Important links
Github: https://github.com/swapnasrita/Bioinformatics
Codecademy: https://www.codecademy.com/enrolled/courses/learn-r
Rosalind: https://rosalind.info/problems/list-view/
Youtube, Introduction to Bioinformatics: https://youtu.be/eZfyWdHnzR0?list=PLuiPz6iU5SQ-PAjlyz4b3EIIQ6dpZ2DE_
Some context: I am trying to use Problem-based learning to approach learning Bioinformatics. I am understanding the biology and computer science of it from this course on Youtube. Meanwhile I am brushing up on my R and solving few problems a day from Rosalind. I generated a problem statement using ChatGPT. My aim would be to understand the problem, execute it and write a report on my experience.

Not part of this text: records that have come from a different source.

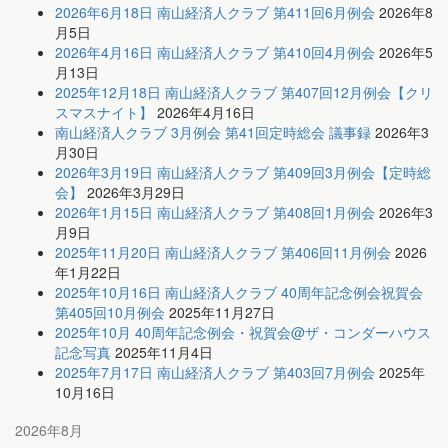
2026年6月18日 南山経済人クラブ 第411回6月例会
2026年8
月5日
2026年4月16日 南山経済人クラブ 第410回4月例会
2026年5
月13日
2025年12月18日 南山経済人クラブ 第407回12月例会【クリ
スマスナイト】
2026年4月16日
南山経済人クラブ 3月例会 第41回定時総会 議事録
2026年3
月30日
2026年3月19日 南山経済人クラブ 第409回3月例会【定時総
会】
2026年3月29日
2026年1月15日 南山経済人クラブ 第408回1月例会
2026年3
月9日
2025年11月20日 南山経済人クラブ 第406回11月例会
2026
年1月22日
2025年10月16日 南山経済人クラブ 40周年記念例会祝賀会
第405回10月例会
2025年11月27日
2025年10月 40周年記念例会・祝賀会@ザ・コンダーハウス
記念写真
2025年11月4日
2025年7月17日 南山経済人クラブ 第403回7月例会
2025年
10月16日
2026年8月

Day 12 - I am learning how to do differential analysis using DESeq2. I grossly underestimated how complex it was going to be. Next week, I plan to explore the mathematics behind each step a little bit more and stabilise my fundamental understanding.
Day 11 - The first time I am doing RNA-seq. I learnt the workflow of RNA-seq.
Going on a slightly philosophical tangent, someone someday used programming to automatically enrich the RNA, perform differential analysis to understand the differences - a genuine amalgamation of experimental techniques with computational techniques. Today, we are understanding the true power of computational modelling through chatGPT and GenAI. Behind it all lies the original philosophy of the need to answer why.
Day 10 - This Rosalind shortest superstring is making me crazy. The wording itself is difficult. I have foregone me trying to solve the problem. Now I am just trying to understand the solution. Even that is difficult. Clearly, this is a complex one because there are articles about why it is complex, for example, https://noobest.medium.com/rosalind-genome-assembly-as-shortest-superstring-1db2c7408a64
Tomorrow I will either finish this or move on.
Day 09 - Trying to use Bioconductors. But understanding the basics by doing Rosalind problems also helps. Still stuck at trying to find the shortest superstring.
Day 08 - I am stuck at trying to find the shortest superstring. I do not really know where exactly I am stuck!!!!
But on a better note, I got access to some pretty nice bioinformatics courses, thanks to wonderful professors at Maastricht University.
So alongside my other knowledge gathering, I am learning how to use Bioconductor in R. It seems like this is what will give me the best chance to solve my problem statement of RNAseq. But I would still continue using Rosalind. I still need to understand how these packages were developed in the first place. It is truly like standing on the 'shoulders of the giants'.
Day 07 - We are getting into the fun part. Comparing substrings, creating an average DNA for common ancestry, finding motifs in DNA - all of which I believe to learning about indexing.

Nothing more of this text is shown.